Here I am, Perry Kelvin in the Stadium. I hear birds in the walls. The bovine moans of pigeons, the musical chirps of starlings. I look up and breathe deep. The air is so much cleaner lately, even here. I wonder if this is what the world smelled like when it was new, centuries before smokestacks. It frustrates and fascinates me that we’ll never know for sure, that despite the best efforts of historians and scientists and poets, there are some things we’ll just never know. What the first song sounded like. How it felt to see the first photograph. Who kissed the first kiss, and if it was any good.

‘Perry!’

I smile and wave at my little admirer as he and his dozen foster-siblings cross the street in a line, hand in hand. ‘Hey . . . buddy,’ I call to him.

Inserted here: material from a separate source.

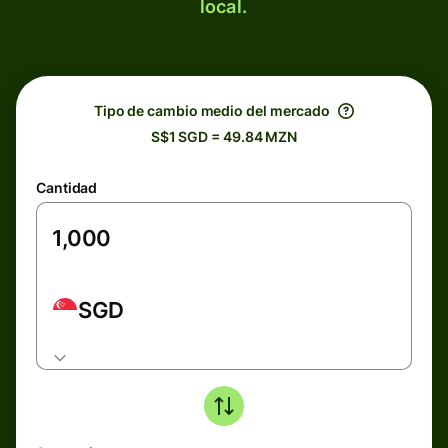
local.
Tipo de cambio medio del mercado
S$1 SGD = 49.84 MZN
Cantidad
SGD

I can never remember his name.

‘We’re going to the gardens!’

‘Cool!’

Julie Grigio grins at me, leading their line like a mother swan. In a city of thousands I run into her almost every day, sometimes near the schools where it seems probable, sometimes in the outermost corners of the Stadium where the odds are slim. Is she stalking me or am I stalking her? Either way, I feel a pulse of stress hormones shoot through me every time I see her, rushing to my palms to make them sweat and to my face to make it pimply. Last time we met, she took me up on the roof. We listened to music for hours, and when the sun went down, I’m pretty sure we almost kissed.

‘Want to come with us, Perry?’ she says. ‘It’s a field trip!’